#### [WHAT NEEDS TO BE DONE]
In the entries that follow, the lines from the one with "florist in Singapore" through the one with "Flashes feed, all in one calm place." are the ones to write out, exactly and with both ends included. Nothing else should appear.
%%
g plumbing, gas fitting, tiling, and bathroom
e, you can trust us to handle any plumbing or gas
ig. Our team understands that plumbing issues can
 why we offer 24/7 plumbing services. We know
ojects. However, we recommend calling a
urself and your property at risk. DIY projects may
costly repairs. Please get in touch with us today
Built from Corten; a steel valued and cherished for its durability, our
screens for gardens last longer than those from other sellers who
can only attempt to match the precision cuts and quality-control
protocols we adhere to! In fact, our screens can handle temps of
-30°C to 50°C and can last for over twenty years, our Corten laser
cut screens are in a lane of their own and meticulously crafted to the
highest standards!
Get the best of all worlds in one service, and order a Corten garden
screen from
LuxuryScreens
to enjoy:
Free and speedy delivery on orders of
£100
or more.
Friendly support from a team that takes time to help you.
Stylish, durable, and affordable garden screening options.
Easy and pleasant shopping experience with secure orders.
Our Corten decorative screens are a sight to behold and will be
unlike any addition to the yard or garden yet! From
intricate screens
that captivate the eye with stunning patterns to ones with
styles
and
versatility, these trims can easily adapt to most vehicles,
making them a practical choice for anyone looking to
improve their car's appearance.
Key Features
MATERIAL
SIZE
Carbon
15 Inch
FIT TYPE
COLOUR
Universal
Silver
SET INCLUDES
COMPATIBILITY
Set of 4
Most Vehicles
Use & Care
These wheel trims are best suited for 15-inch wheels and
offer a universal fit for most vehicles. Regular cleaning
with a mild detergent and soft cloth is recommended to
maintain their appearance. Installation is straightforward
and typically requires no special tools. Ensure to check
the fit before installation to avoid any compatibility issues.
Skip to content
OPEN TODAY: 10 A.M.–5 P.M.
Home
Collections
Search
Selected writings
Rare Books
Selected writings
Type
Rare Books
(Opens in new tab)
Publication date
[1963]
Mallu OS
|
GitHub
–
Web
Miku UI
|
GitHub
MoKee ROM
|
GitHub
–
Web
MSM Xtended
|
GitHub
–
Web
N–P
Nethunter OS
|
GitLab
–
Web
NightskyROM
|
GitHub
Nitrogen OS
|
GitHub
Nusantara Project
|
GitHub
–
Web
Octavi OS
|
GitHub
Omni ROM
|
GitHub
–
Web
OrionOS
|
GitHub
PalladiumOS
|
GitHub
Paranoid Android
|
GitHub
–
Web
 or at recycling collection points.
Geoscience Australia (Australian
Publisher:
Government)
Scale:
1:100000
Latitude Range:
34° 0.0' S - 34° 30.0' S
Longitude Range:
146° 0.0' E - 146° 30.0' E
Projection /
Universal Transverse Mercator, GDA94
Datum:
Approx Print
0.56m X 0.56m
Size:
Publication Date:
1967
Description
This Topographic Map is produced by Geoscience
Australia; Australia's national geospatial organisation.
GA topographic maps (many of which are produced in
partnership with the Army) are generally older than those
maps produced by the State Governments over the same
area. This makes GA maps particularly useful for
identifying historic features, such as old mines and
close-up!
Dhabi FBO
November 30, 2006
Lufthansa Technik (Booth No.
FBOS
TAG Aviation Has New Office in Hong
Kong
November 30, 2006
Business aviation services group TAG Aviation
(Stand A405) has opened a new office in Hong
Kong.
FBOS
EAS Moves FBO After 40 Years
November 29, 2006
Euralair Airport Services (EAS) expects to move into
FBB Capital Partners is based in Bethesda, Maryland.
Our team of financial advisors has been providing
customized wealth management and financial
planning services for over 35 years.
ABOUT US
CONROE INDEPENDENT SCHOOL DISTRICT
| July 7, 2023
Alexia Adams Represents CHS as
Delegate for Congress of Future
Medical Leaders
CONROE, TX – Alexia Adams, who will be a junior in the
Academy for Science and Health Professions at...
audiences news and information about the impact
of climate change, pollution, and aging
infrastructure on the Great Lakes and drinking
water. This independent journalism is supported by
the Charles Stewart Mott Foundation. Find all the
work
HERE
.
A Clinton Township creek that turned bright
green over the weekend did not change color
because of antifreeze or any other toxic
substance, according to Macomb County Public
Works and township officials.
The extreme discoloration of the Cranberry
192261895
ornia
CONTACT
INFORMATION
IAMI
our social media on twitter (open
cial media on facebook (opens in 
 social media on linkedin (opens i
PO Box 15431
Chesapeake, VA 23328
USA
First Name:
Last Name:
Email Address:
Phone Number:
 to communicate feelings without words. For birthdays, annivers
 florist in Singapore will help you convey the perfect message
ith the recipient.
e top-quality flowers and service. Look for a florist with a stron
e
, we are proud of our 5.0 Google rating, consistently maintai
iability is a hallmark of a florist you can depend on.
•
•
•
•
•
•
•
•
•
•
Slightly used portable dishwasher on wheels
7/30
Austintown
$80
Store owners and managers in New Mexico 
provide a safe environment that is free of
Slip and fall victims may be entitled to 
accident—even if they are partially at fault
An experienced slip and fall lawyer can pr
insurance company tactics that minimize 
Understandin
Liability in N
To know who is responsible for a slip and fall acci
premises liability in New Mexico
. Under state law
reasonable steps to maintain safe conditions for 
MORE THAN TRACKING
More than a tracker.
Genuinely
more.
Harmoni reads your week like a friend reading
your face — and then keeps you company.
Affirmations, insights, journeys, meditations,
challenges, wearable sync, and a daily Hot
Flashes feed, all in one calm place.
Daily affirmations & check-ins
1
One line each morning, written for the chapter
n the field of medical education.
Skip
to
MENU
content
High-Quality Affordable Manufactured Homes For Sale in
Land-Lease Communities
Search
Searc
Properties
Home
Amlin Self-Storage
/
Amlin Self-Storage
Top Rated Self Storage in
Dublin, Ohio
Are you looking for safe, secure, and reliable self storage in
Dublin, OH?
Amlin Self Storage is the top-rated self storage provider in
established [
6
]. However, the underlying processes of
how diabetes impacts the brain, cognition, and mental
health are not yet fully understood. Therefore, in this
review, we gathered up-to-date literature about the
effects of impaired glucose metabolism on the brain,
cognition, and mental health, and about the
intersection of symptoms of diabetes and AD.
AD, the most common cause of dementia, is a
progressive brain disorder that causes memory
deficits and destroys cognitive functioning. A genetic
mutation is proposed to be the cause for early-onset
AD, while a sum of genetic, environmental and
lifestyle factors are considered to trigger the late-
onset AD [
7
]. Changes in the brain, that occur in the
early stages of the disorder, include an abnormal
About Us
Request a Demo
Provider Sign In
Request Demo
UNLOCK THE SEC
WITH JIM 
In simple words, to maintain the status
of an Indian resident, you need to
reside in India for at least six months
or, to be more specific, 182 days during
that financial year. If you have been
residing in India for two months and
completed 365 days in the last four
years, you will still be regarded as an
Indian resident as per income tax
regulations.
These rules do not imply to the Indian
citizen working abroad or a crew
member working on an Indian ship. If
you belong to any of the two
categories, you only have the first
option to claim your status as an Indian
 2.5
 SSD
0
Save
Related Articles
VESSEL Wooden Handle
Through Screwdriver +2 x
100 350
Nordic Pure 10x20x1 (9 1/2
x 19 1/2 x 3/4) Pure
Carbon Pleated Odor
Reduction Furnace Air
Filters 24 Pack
%%
#### [RESPONSE TO THE EXERCISE]
 florist in Singapore will help you convey the perfect message
ith the recipient.
e top-quality flowers and service. Look for a florist with a stron
e
, we are proud of our 5.0 Google rating, consistently maintai
iability is a hallmark of a florist you can depend on.
•
•
•
•
•
•
•
•
•
•
Slightly used portable dishwasher on wheels
7/30
Austintown
$80
Store owners and managers in New Mexico 
provide a safe environment that is free of
Slip and fall victims may be entitled to 
accident—even if they are partially at fault
An experienced slip and fall lawyer can pr
insurance company tactics that minimize 
Understandin
Liability in N
To know who is responsible for a slip and fall acci
premises liability in New Mexico
. Under state law
reasonable steps to maintain safe conditions for 
MORE THAN TRACKING
More than a tracker.
Genuinely
more.
Harmoni reads your week like a friend reading
your face — and then keeps you company.
Affirmations, insights, journeys, meditations,
challenges, wearable sync, and a daily Hot
Flashes feed, all in one calm place.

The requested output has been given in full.